Rare Fossil Find In Manhattan
When Henry Galiano first poked through the box of fossils he bought for his shop last March, he thought the large, rounded bone encrusted with dirt and age was an elephant's femur, or maybe a mastodon's.
Only later did he realize it was a human skull - and possibly important in the evolution of man.
"This, if anything, has missing-link qualities, something in common with us," Galiano, 48, said Tuesday in recalling the discovery that has triggered a flurry of excitement among scientists.
His Maxilla and Mandible Ltd. sells everything from animal skeletons, trilobite and fish fossils in rocks to huge mounted beetles and butterflies.
The consensus among paleoanthropologists who have examined the skull is that it is from Indonesia, is anywhere from 100,000 to one million years old and offers clues to a possible connection between Homo erectus, the ancient race that spread from Africa into Asia up to two million years ago, and Homo sapiens, or modern man.
What sets it apart is the shape of the skull - a high forehead and a brain cavity suggestive of speech or advanced mental capabilities, not previously seen in a human skull from that period and location.

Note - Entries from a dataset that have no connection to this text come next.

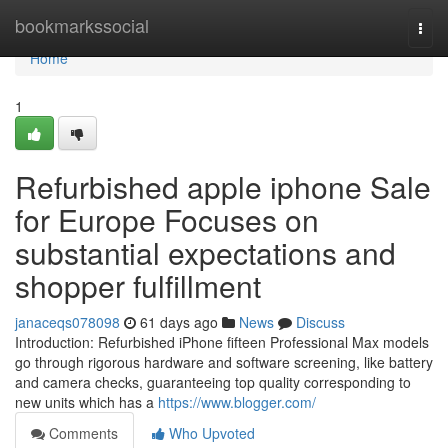
Home
bookmarkssocial
Togg
navi
Home
1
Refurbished apple iphone Sale
for Europe Focuses on
substantial expectations and
shopper fulfillment
janaceqs078098
61 days ago
News
Discuss
Introduction: Refurbished iPhone fifteen Professional Max models
go through rigorous hardware and software screening, like battery
and camera checks, guaranteeing top quality corresponding to
new units which has a
https://www.blogger.com/
Comments
Who Upvoted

It came to the scientists' attention after Dr. Eric Delson, walking past the shop, a block from his office at the American Museum of Natural History, was invited in by Galiano to "look at something really cool."
"I thought, 'Wow! This is Homo erectus, that doesn't belong here in New York City.' It was not like any I'd ever seen," said Delson, who also teaches at City University of New York's Lehman College.
While the seller had told Galiano the box of fossils came from an estate, investigation and photos soon confirmed that the skull, with its heavy brow and missing upper and lower jaws, was the same one previously mentioned in an obscure paper by a scientist in Indonesia.
It was believed to have been found by a local farmer several years ago and sold to a buyer at the village of Poloyo, in central Java, a region famous for hominid fossils, including Java Man, the original Homo erectus bones found by a Dutch doctor in 1891.
Delson now leads a team of experts studying the artifact, with findings expected by year's end.
"We still don't know how to interpret it," he said, but choices include "an individual unique in time," a previously unknown Indonesia Homo erectus that looked and acted more modern than others, or a Homo erectus "going somewhere in the direction of modern humans."
Delson said the latter theory, while perhaps most intriguing, was also least likely. Most anthropologists believe Homo sapiens evolved directly from ancestors in Africa and Asian branches of Homo erectus are evolutionary dead ends.
The skull probably belonged to a male in his 20s, scientists said. Of special interest is the cranial cavity, which shows one side of the brain larger than the other, hiting at speech or advanced cognitive ability.
"The individual was probably right-handed, which has a strong association with speech. You couldn't rule out language for this beast," said Dr. Ralph Holloway, a Columbia University paleoanthropologist involved in the study.
Galiano, who worked 12 years as a curatorial assistant at the nearby museum before opening the shop, was showing a polyurethane-cast replica of the skull to visitors on Tuesday.
The original was returned to Indonesia last week with Dr. Teuku Jacob, a paleoanthropologist at Gadjah Mada University in Jogjakarta, who came to New York to examine the skull and is now a member of the study team.
The identity of the seller of the box of bones remains a mystery, and he has not returned to the shop as he promised he would. Galiano wonders whether he might turn up, having realized too late that he sold for small change - the shop owner won't say how much - an artifact possibly worth up to $500,000, according to some experts.